00:20 On va évoquer maintenant les agressions sexuelles sur de très jeunes femmes,
00:24 on parle de 14-15 ans.
00:25 À la lumière de ce que l'on découvre, de ce qui se déroule dans le cinéma français,
00:29 l'actrice Judith Godrej qui porte plainte,
00:32 il y a aussi énormément d'affaires qui ont été ainsi rendues publiques.

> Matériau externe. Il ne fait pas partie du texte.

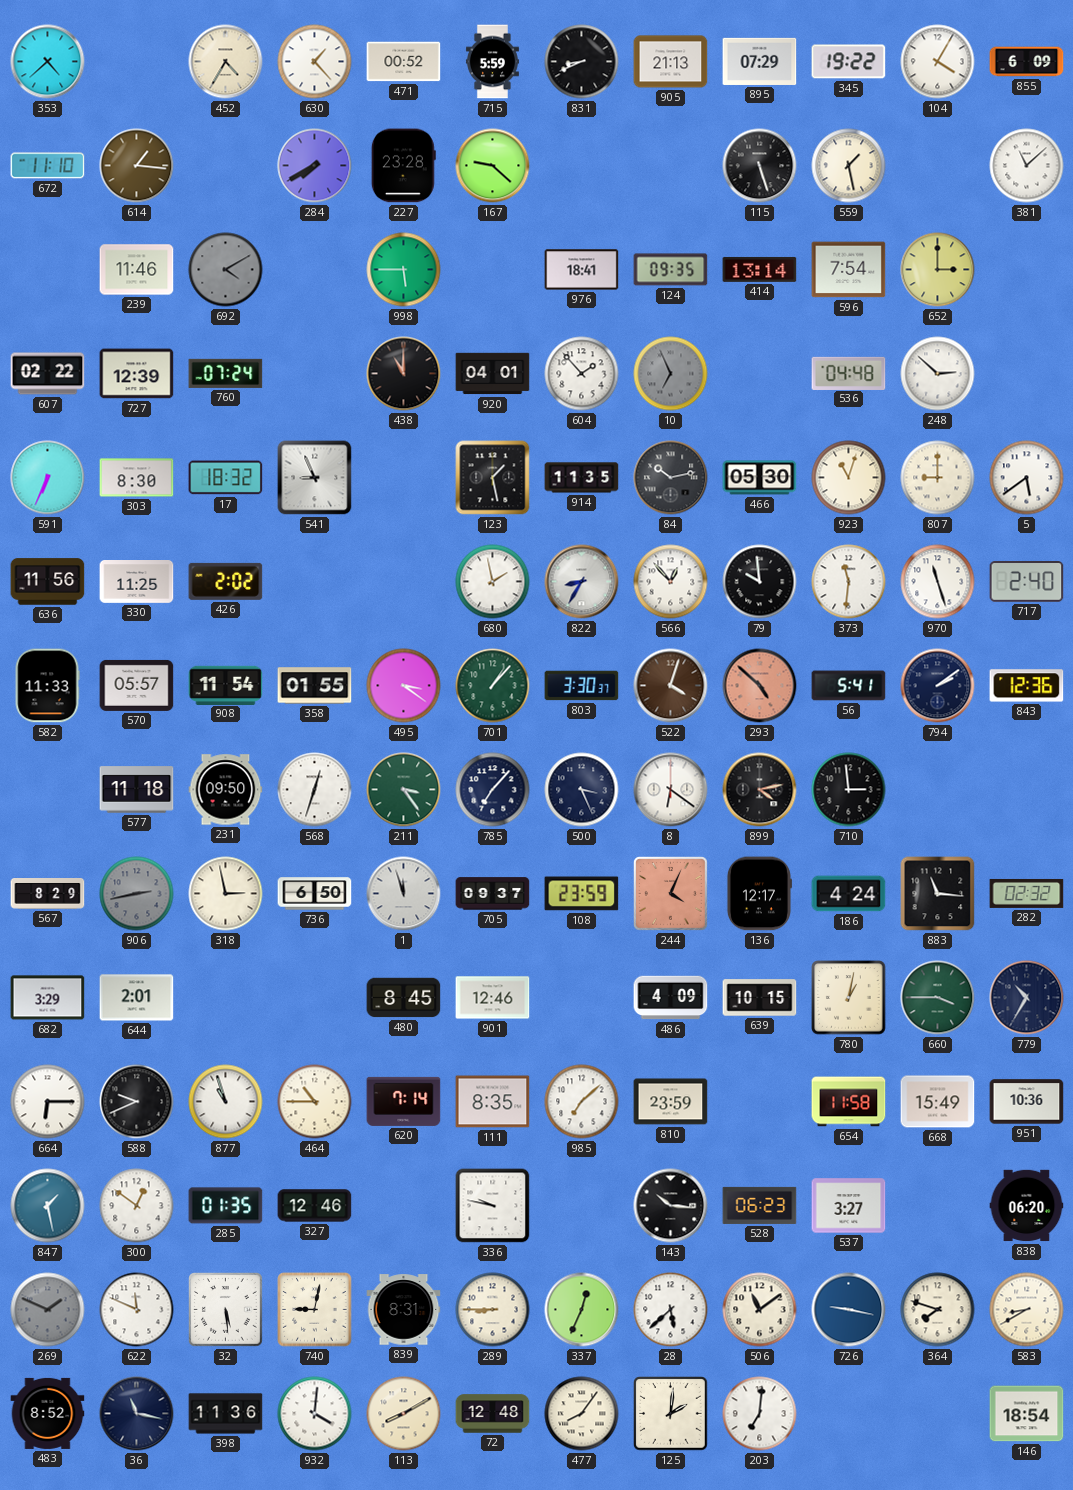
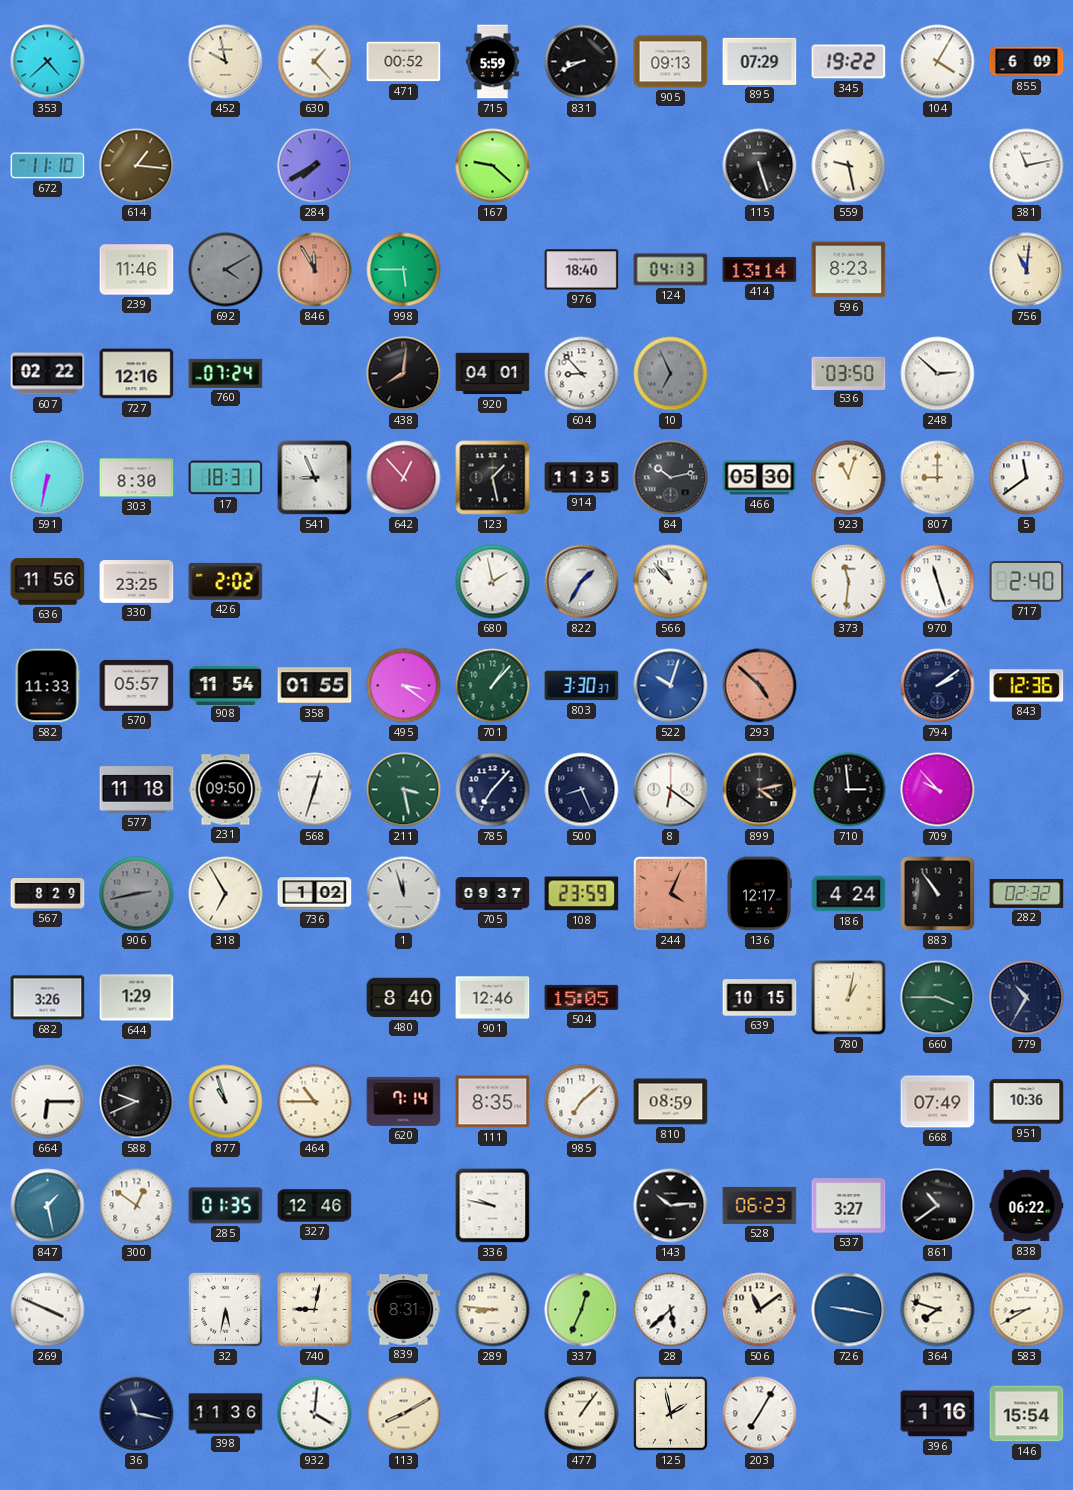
452: 4:35 -> 9:58
905: 21:13 -> 09:13
227: 23:28 -> none
559: 1:28 -> 9:28
381: 11:08 -> 11:13
846: none -> 11:55
976: 18:41 -> 18:40
124: 09:35 -> 04:13
596: 7:54 -> 8:23
652: 3:00 -> none
756: none -> 11:01
727: 12:39 -> 12:16
438: 11:00 -> 8:01
604: 1:53 -> 8:53
536: 04:48 -> 03:50
591: 6:34 -> 6:32
17: 18:32 -> 18:31
642: none -> 12:53
5: 5:39 -> 11:39
330: 11:25 -> 23:25
822: 8:35 -> 1:35
566: 12:53 -> 10:53
79: 9:59 -> none
522: 4:03 -> 10:03
522 dial: brown -> blue
56: 5:41 -> none
211: 3:24 -> 3:28
500: 3:26 -> 8:26
709: none -> 9:53
318: 2:58 -> 6:55
736: 6:50 -> 1:02
883: 11:16 -> 10:54
682: 3:29 -> 3:26
644: 2:01 -> 1:29
480: 8:45 -> 8:40
504: none -> 15:05
486: 4:09 -> none
810: 23:59 -> 08:59
654: 11:58 -> none
668: 15:49 -> 07:49
143: 10:16 -> 10:14
861: none -> 10:39
838: 06:20 -> 06:22
269: 1:49 -> 3:49
269 dial: grey -> white
622: 11:49 -> none
32: 5:29 -> 5:32
289: 8:45 -> 8:46
483: 8:52 -> none
72: 12:48 -> none
477: 8:06 -> 1:06
125: 2:01 -> 1:58
203: 7:01 -> 7:05
396: none -> 1:16
146: 18:54 -> 15:54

00:36 On est avec maître Isabelle Steyer, bonsoir,
00:38 vous êtes avocate spécialiste de violences conjugales.
00:41 Eva Darlan également est en ligne, actrice, comédienne.
00:44 Merci beaucoup d'être avec nous,
00:46 parce que c'est important d'avoir votre témoignage ce soir.
00:48 On va juste faire le point d'abord sur ce que dit aujourd'hui
00:51 l'actrice Judith Godrej avec une authenticité,
00:54 une dignité absolument incroyable dans les mots qu'elle emploie.
00:58 Et le parquet de Paris qui a ouvert une enquête à la suite de sa plainte.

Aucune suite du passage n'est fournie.